[PATCH 11/15] drm/amdgpu: prepare to handle pasid poison consumption

Zhang, Hawking Hawking.Zhang at amd.com
Thu Apr 25 03:00:53 UTC 2024


[AMD Official Use Only - General]

+void amdgpu_amdkfd_ras_pasid_poison_consumption_handler(struct amdgpu_device *adev,
+                       enum amdgpu_ras_block block, uint16_t pasid,
+                       pasid_notify pasid_fn, void *data, uint32_t reset);

So we ultimately switch to above poison consumption handler for all the existing v9 adapters, right?

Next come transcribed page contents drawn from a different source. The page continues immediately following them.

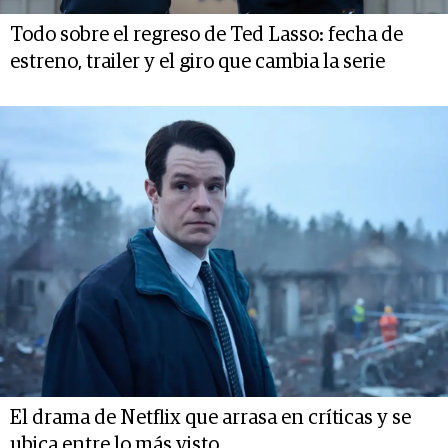
Todo sobre el regreso de Ted Lasso: fecha de
estreno, trailer y el giro que cambia la serie
El drama de Netflix que arrasa en críticas y se
ubica entre lo más visto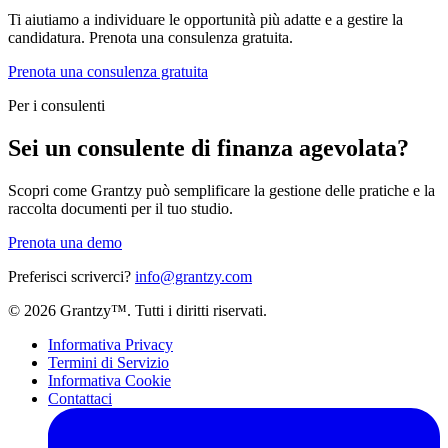
Ti aiutiamo a individuare le opportunità più adatte e a gestire la
candidatura. Prenota una consulenza gratuita.
Prenota una consulenza gratuita
Per i consulenti
Sei un consulente di finanza agevolata?
Scopri come Grantzy può semplificare la gestione delle pratiche e la
raccolta documenti per il tuo studio.
Prenota una demo
Preferisci scriverci?
info@grantzy.com
© 2026 Grantzy™. Tutti i diritti riservati.
Informativa Privacy
Termini di Servizio
Informativa Cookie
Contattaci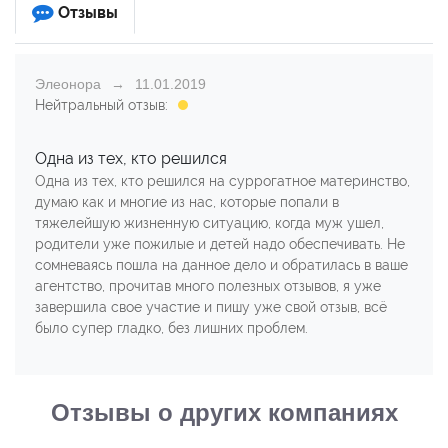
Отзывы
Элеонора
11.01.2019
Нейтральный отзыв:
Одна из тех, кто решился
Одна из тех, кто решился на суррогатное материнство,
думаю как и многие из нас, которые попали в
тяжелейшую жизненную ситуацию, когда муж ушел,
родители уже пожилые и детей надо обеспечивать. Не
сомневаясь пошла на данное дело и обратилась в ваше
агентство, прочитав много полезных отзывов, я уже
завершила свое участие и пишу уже свой отзыв, всё
было супер гладко, без лишних проблем.
Отзывы о других компаниях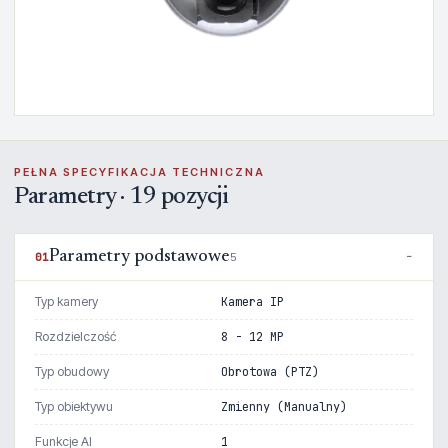
PEŁNA SPECYFIKACJA TECHNICZNA
Parametry · 19 pozycji
Parametry podstawowe
01
5
Typ kamery
Kamera IP
Rozdzielczość
8 - 12 MP
Typ obudowy
Obrotowa (PTZ)
Typ obiektywu
Zmienny (Manualny)
Funkcje AI
1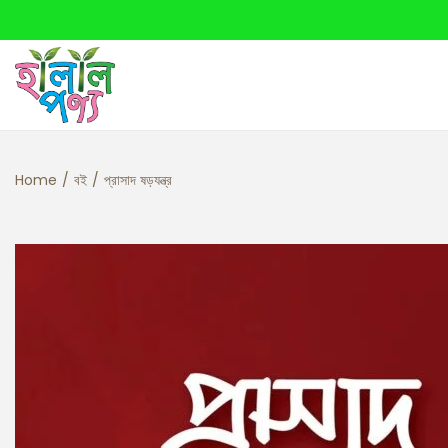
Home
/
বই
/
প্রাসাদ ষড়যন্ত্র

If so, we shall be able to make this function backwards compatible. I'm wondering if we can just change the existing amdgpu_amdkfd_ras_poison_consumption_handler.

Pasid_poison_consumption_handler is a little bit confusing.

Regards,
Hawking

-----Original Message-----
From: Chai, Thomas <YiPeng.Chai at amd.com>
Sent: Thursday, April 18, 2024 10:59
To: amd-gfx at lists.freedesktop.org
Cc: Chai, Thomas <YiPeng.Chai at amd.com>; Zhang, Hawking <Hawking.Zhang at amd.com>; Zhou1, Tao <Tao.Zhou1 at amd.com>; Li, Candice <Candice.Li at amd.com>; Wang, Yang(Kevin) <KevinYang.Wang at amd.com>; Yang, Stanley <Stanley.Yang at amd.com>; Chai, Thomas <YiPeng.Chai at amd.com>
Subject: [PATCH 11/15] drm/amdgpu: prepare to handle pasid poison consumption

Prepare to handle pasid poison consumption.

Signed-off-by: YiPeng Chai <YiPeng.Chai at amd.com>
---
 drivers/gpu/drm/amd/amdgpu/amdgpu_amdkfd.c    |  9 ++++++++-
 drivers/gpu/drm/amd/amdgpu/amdgpu_amdkfd.h    |  5 +++++
 drivers/gpu/drm/amd/amdgpu/amdgpu_umc.c       | 20 ++++++++++++-------
 drivers/gpu/drm/amd/amdgpu/amdgpu_umc.h       |  3 +++
 .../gpu/drm/amd/amdkfd/kfd_int_process_v9.c   |  3 ++-
 5 files changed, 31 insertions(+), 9 deletions(-)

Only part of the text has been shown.